Dina Rabinovitch 

The enemy within

One of the radiographers has just put her clipboard on my stomach. I'm lying so still, she thinks I'm a desk, writes Dina Rabinovitch.
  
  


It’s the home run, and it shows. I have a black eye as I finish chemotherapy and head into radiotherapy. My now completely grey hair has fallen out for the second time, with the last dose of taxotere, and I faint climbing up the stairs, falling forward and getting the shiner, a badge of honour. I have no eyelashes.

It’s the home run, and I am flat on my back again. My arms are over my head and three people are marking me up with felt-tip pens. They are concentrating intensely, so they make no eye contact with me and limit communications to, “No moving at all, please, no blinking if possible, very sorry, no coughing.” It takes them about half an hour to process each patient, and the waiting room is full.

They are comparing angles. A red laser line criss-crosses my body. Behind me, vertically, there is a giant 360-degree circle and they are measuring against the corresponding circle on the floor. I am the point of a compass, and these people are conductors of radiation.

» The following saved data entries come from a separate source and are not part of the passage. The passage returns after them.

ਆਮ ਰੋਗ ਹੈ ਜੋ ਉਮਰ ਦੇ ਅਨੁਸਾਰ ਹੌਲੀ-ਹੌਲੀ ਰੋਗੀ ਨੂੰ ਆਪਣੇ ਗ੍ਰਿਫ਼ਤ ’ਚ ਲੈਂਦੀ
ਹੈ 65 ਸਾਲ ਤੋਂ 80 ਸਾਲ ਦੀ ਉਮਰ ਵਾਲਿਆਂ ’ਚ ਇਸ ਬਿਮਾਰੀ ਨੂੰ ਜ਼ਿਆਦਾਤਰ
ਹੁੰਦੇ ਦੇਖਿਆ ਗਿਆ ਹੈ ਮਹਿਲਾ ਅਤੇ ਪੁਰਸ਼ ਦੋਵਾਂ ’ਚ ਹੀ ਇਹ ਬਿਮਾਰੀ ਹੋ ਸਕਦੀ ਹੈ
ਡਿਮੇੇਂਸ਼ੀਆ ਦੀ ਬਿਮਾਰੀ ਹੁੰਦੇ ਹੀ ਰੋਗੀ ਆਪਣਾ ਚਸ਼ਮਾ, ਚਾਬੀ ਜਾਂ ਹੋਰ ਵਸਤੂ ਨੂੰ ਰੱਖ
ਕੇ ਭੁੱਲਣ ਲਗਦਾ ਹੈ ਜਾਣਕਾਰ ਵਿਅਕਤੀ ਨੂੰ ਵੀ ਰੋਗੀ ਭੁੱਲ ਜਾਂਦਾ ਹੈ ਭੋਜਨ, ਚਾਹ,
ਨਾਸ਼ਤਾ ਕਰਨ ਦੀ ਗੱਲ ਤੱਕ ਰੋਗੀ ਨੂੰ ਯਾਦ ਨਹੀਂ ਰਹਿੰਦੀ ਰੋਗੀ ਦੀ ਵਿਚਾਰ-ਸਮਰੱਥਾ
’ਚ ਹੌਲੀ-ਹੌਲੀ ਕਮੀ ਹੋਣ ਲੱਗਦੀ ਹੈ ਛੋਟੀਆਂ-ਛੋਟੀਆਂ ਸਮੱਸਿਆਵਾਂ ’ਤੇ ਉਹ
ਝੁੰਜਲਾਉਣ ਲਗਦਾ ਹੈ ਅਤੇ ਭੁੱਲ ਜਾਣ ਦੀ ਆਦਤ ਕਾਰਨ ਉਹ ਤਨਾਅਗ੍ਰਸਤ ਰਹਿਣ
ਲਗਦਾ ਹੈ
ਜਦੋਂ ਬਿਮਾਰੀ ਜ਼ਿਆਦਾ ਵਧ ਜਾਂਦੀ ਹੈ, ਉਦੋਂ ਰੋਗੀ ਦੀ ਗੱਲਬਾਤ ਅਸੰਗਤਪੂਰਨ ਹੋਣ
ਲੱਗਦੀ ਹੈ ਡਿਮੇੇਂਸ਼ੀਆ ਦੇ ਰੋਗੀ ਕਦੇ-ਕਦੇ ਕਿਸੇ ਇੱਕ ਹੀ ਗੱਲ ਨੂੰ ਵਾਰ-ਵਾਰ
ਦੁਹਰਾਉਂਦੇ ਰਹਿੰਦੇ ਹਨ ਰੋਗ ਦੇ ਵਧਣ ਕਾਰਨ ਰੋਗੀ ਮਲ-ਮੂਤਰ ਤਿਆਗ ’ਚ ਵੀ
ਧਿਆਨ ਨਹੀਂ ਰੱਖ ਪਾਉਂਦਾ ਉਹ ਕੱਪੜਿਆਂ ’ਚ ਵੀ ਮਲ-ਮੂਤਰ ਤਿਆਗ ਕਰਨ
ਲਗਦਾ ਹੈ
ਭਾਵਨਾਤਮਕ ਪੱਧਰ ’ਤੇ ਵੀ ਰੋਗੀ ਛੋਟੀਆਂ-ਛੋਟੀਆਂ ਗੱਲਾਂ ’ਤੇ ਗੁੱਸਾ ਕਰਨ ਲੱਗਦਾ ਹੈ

The men have warm hands, the women’s hands are freezing. One of the men has a bad stammer, and another has only half an arm - we are the maimed - but he’s so friendly, so skilful, so easy, it’s three sessions down before I realise it is his stump he is using to shift me. The consultant radiotherapist looks intently at my chest, nods, and says yes, put the ball-bearings here. Ball-bearings?

When they finish the markings, they say: OK, starting now. And then they flee the room, running, not walking, just before they press the button that starts the whirring. When they return, I say, why, if you spend all that time making those intricate calculations so the radiation will only get the exact space on my body and not venture beyond your marked-out angles, why do you run like tigers are upon you when the machine comes on? They smile but do not answer - no talking yet - so I make lists.

Five Things About Which I Feel Benign

1 Emla cream. You put it on before injections - the blood tests, the drug infusions - and the area is numbed. You don’t feel the needles. My friend Chani, living through the worst year of her life, found the mental and emotional space to tip me off about this bit of medical knowhow.

2 My private health insurance company, Standard Life. This will sound contrived, but it’s the truth. The night before this all began, I said to Anthony, why on earth do we need private health cover? We never go to the doctor. The insurance has covered each treatment, without delay. Within days of herceptin, the latest cancer-inhibiting wonder-drug, being lauded by the conference of specialists in Florida, Peter Ostler, the oncologist, was on the phone to the company to say that my particularly aggressive form of tumour would respond to the £25,000 drug. I don’t know what he said to them, though I think the words newspaper and writer may have been in there somewhere, but Standard Life agreed to pay straight away. Before Bupa and PPP, though they have now joined in, and long, long before the NHS, which is still stalling.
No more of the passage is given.